Announcement

Collapse
No announcement yet.
X
  • Filter
  • Time
  • Show
Clear All
new posts

  • MM robust regression residuals

    Hello, I am following a specific econometrics model in Finance where I need to carry MM robust regression and then I need to extract the estimated values and residuals values of this regression. I downloaded the MM robust regression package in STATA and did my regression analysis by using "mmregress" command.

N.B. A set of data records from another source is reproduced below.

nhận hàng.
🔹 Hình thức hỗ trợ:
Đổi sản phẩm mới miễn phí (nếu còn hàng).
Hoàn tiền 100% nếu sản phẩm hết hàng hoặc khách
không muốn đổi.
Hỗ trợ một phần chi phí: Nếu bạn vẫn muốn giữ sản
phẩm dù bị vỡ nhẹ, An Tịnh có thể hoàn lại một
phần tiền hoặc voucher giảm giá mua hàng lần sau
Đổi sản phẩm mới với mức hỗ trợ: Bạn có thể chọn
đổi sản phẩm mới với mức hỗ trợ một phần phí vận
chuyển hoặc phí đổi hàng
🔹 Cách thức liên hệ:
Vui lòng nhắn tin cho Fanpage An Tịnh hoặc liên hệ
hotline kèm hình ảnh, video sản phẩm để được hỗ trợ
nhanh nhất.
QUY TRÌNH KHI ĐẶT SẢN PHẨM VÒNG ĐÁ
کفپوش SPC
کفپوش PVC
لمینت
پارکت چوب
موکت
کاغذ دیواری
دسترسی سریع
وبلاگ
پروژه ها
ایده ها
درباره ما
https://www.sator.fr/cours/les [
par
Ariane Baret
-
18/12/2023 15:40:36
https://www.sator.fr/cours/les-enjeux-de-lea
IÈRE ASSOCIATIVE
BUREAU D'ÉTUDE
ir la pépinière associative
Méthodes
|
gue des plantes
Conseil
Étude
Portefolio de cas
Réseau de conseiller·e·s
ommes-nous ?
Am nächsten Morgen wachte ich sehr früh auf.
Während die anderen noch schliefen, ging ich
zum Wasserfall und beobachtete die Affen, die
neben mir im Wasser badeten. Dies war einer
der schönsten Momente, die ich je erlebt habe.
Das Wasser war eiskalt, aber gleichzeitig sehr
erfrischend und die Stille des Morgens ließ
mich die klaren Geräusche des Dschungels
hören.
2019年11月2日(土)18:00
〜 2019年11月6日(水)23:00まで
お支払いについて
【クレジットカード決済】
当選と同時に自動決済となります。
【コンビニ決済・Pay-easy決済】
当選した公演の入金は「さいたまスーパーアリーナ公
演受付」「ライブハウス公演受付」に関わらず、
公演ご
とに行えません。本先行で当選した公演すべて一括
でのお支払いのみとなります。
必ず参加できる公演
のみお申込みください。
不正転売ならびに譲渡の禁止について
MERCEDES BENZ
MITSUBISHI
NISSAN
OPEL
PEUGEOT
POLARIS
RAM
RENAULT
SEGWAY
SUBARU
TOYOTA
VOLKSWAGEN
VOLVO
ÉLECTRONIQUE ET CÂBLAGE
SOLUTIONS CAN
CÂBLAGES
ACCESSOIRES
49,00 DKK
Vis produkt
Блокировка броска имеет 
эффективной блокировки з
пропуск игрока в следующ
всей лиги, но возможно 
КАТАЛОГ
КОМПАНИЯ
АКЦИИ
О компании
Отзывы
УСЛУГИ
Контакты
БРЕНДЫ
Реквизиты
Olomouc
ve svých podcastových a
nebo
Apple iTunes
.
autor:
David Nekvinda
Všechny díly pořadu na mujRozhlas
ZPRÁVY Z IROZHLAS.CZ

    I need the residuals, estimated values and r square of this regression. But I cannot get it through any of the conventional procedure. for example when I try to extract residuals by typing "predict residuals, residuals" It says "option not allowed r(198). When I try to retrieve residuals from the menu by clicking on postestimation>predicitons, residuals etc. It says "this operation requires that you previously performed an estimation". Please help. I will highly appreciate any feedback from valuable members. Thanks.

  • #2
    If you take another look at the help for mmregress, you will see that the outlier option creates the Robust Standardized Residual (residual divided by a robust estimate of scale) as the variable S_stdres; the estimate of scale is in the results section, but is also given in the returned scalar e(scale). Notice that the Stata Journal article doesn't mention r-square. Usually it's the squared correlation of observed and predicted, but mmregress downweights or excludes outliers and high leverage points, thus the usual measure is not correct and you compute it at your own risk.
    Code:
    sysuse auto, clear
    replace mpg = 80 in 5
    mmregress mpg turn weight, outlier graph
    gen residual = S_stdres*e(scale)
    gen predicted = mpg -residual
    See the associated Stata Journal article.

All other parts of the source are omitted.